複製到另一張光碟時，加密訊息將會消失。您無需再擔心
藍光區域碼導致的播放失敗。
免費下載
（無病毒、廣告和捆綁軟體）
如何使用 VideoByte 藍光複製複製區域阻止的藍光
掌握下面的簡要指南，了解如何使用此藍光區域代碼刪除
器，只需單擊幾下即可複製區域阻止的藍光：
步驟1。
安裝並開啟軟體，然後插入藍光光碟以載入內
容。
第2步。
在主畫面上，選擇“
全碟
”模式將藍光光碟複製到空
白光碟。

* * *

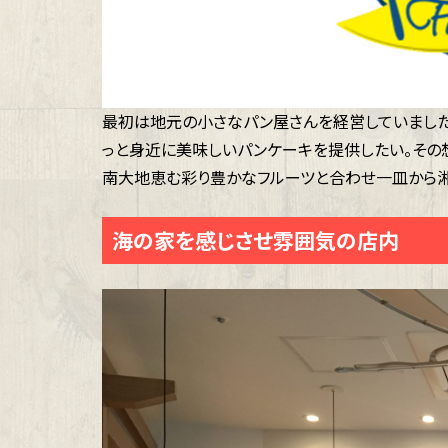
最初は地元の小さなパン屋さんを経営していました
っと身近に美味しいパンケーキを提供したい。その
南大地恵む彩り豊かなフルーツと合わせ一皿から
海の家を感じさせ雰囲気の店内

(TRY IT) Take the lines above from the one containing "最初は地元の小さなパン屋さんを経営していました" down to the one containing "海の家を感じさせ雰囲気の店内", and transcribe them exactly, both ends included.

(ANSWER TO THIS PROBLEM)
最初は地元の小さなパン屋さんを経営していました
っと身近に美味しいパンケーキを提供したい。その
南大地恵む彩り豊かなフルーツと合わせ一皿から
海の家を感じさせ雰囲気の店内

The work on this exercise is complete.